Supplied material —
*-*-*
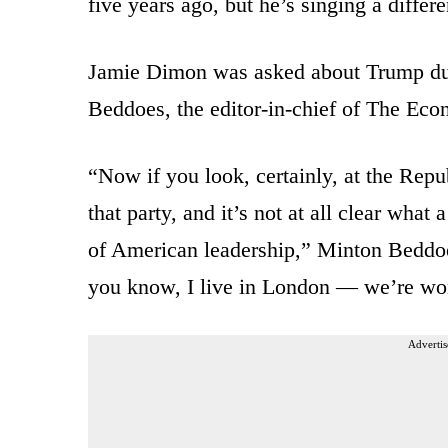
five years ago, but he’s singing a differe
Jamie Dimon was asked about Trump du
Beddoes, the editor-in-chief of The Eco
“Now if you look, certainly, at the Repub
that party, and it’s not at all clear wha
of American leadership,” Minton Beddoe
you know, I live in London — we’re wor
Advertis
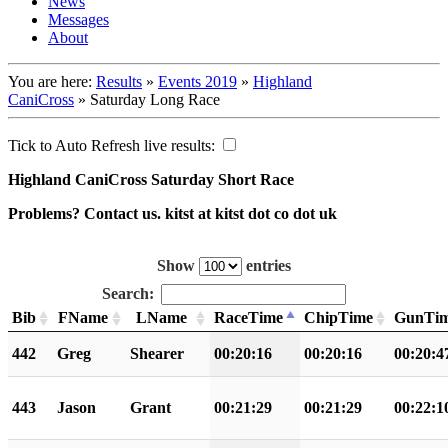
News
Messages
About
You are here:
Results
»
Events 2019
»
Highland
CaniCross
»
Saturday Long Race
Tick to Auto Refresh live results:
Highland CaniCross Saturday Short Race
Problems? Contact us. kitst at kitst dot co dot uk
Show
entries
Search:
Bib
FName
LName
RaceTime
ChipTime
GunTi
442
Greg
Shearer
00:20:16
00:20:16
00:20:4
443
Jason
Grant
00:21:29
00:21:29
00:22:1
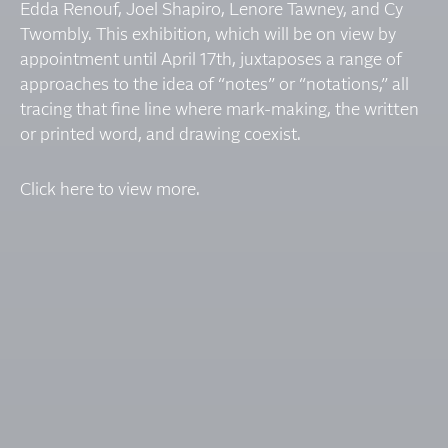
Edda Renouf, Joel Shapiro, Lenore Tawney, and Cy
Twombly. This exhibition, which will be on view by
appointment until April 17th, juxtaposes a range of
approaches to the idea of “notes” or “notations,” all
tracing that fine line where mark-making, the written
or printed word, and drawing coexist.
Click here to view more.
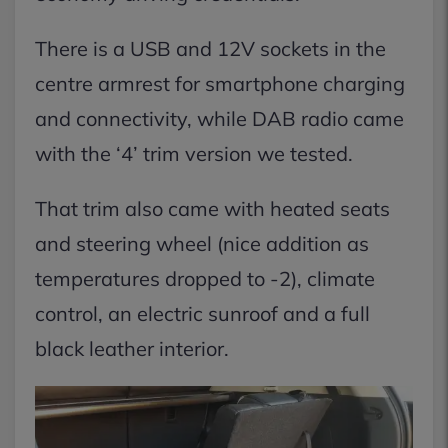
There is a USB and 12V sockets in the
centre armrest for smartphone charging
and connectivity, while DAB radio came
with the ‘4’ trim version we tested.
That trim also came with heated seats
and steering wheel (nice addition as
temperatures dropped to -2), climate
control, an electric sunroof and a full
black leather interior.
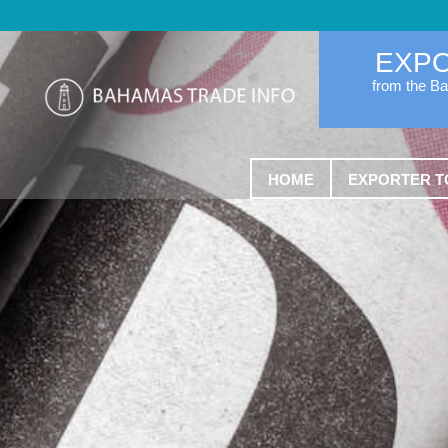
EXP
from the B
HOME
EXPORTER T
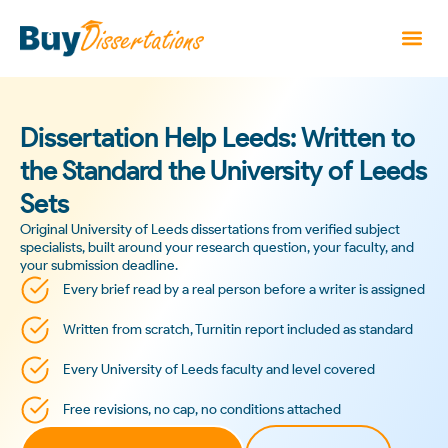
Dissertation Help Leeds: Written to
the Standard the University of Leeds
Sets
Original University of Leeds dissertations from verified subject
specialists, built around your research question, your faculty, and
your submission deadline.
Every brief read by a real person before a writer is assigned
Written from scratch, Turnitin report included as standard
Every University of Leeds faculty and level covered
Free revisions, no cap, no conditions attached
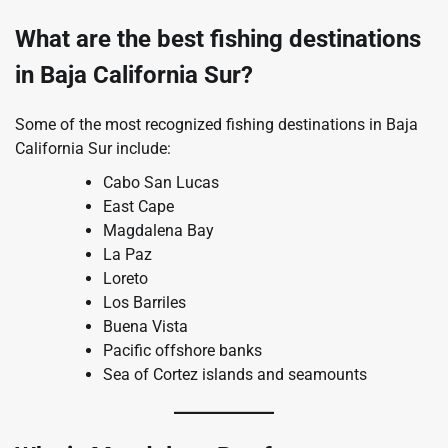
What are the best fishing destinations
in Baja California Sur?
Some of the most recognized fishing destinations in Baja
California Sur include:
Cabo San Lucas
East Cape
Magdalena Bay
La Paz
Loreto
Los Barriles
Buena Vista
Pacific offshore banks
Sea of Cortez islands and seamounts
*-*-*
Task requirements — Copy the lines of the entries above that mention "from".

Written solution —
from the B
Original University of Leeds dissertations from verified subject
Written from scratch, Turnitin report included as standard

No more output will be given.